Mulheres em situação de vulnerabilidade social, com idade a partir de 40, poderão fazer exames de detecção do câncer de mama entre 21 e 25/9

atualizado 20/09/2021 16:28

Stela Woo/Metrópoles

Para marcar o início da segunda fase da campanha Mamografia no SUS a partir dos 40 anos, promovida pela Pfizer, mulheres em situação de vulnerabilidade social com essa idade poderão fazer exames gratuitos de detecção do câncer de mama entre 21 e 25 de setembro, em Brasília. Os exames serão realizados na carreta da campanha “Mulheres Amigas”, estacionada na Rodoviária do Plano Piloto, das 8h às 18h.

A ação ocorre em parceria com a ONG Américas Amigas e para participar é necessário fazer um cadastro prévio no site da instituição: www.americasamigas.org.br/mulheres-amigas-2021. A carreta ficará estacionada na plataforma F do setor Leste, térreo da rodoviária. Depois de Brasília, seguirá para a cidade de São Paulo e a região metropolitana da capital.

Campanha

A campanha Mamografia no SUS a partir dos 40 anos pede apoio ao projeto de decreto legislativo nº 679/2019, que assegura o direito à realização da mamografia preventiva para as mulheres a partir dos 40 anos e está em tramitação na Câmara dos Deputados. Com base na portaria nº 61/2015 do Ministério da Saúde, o exame preventivo hoje está restrito, na prática, à faixa etária dos 50 aos 69 anos.

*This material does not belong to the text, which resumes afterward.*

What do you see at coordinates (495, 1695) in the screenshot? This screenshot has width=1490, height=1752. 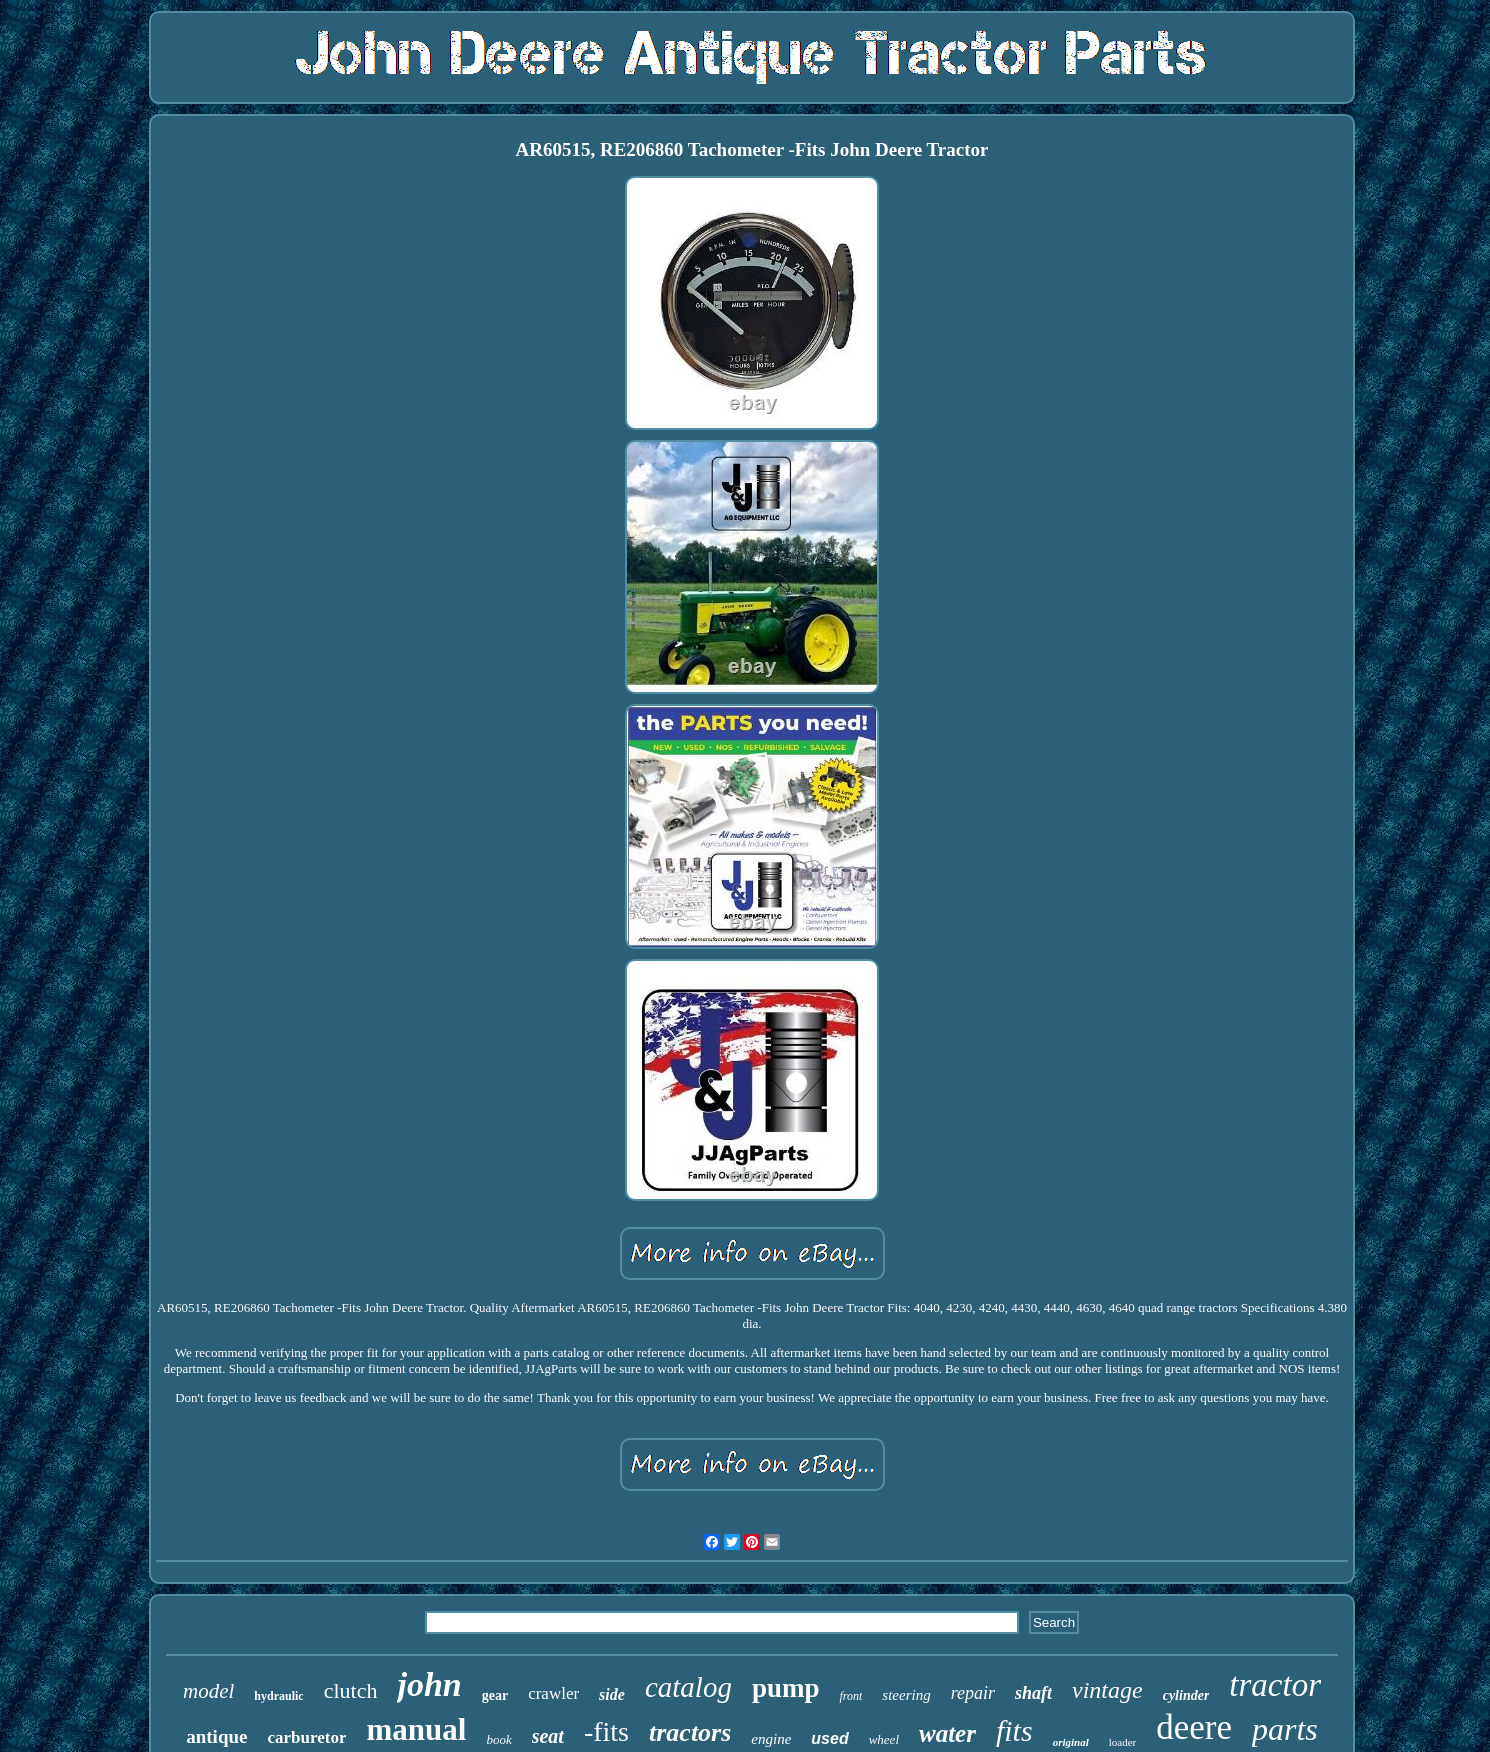 I see `gear` at bounding box center [495, 1695].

Sociedades médicas nacionais e internacionais recomendam a realização da mamografia a partir dos 40 anos como a forma mais eficiente para a detecção precoce do câncer de mama. O médico Gilberto Amorim, oncologista clínico da Oncologia D’Or e da Clínica São Vicente, membro dos Conselhos Científicos do Instituto Oncoguia e FEMAMA, revela que a taxa de mortalidade por câncer de mama no Brasil está aumentando, enquanto em outros países a queda é significativa.

“A idade média do diagnóstico de câncer de mama no país é de 53 anos, sendo que 40% dos casos têm menos de 50 anos, ou seja, uma parcela significativa de mulheres está fora da recomendação do Ministério da Saúde”, diz. “Se negarmos o rastreamento a essas mulheres jovens, podemos comprometer o diagnóstico precoce de milhares de brasileiras”, alerta.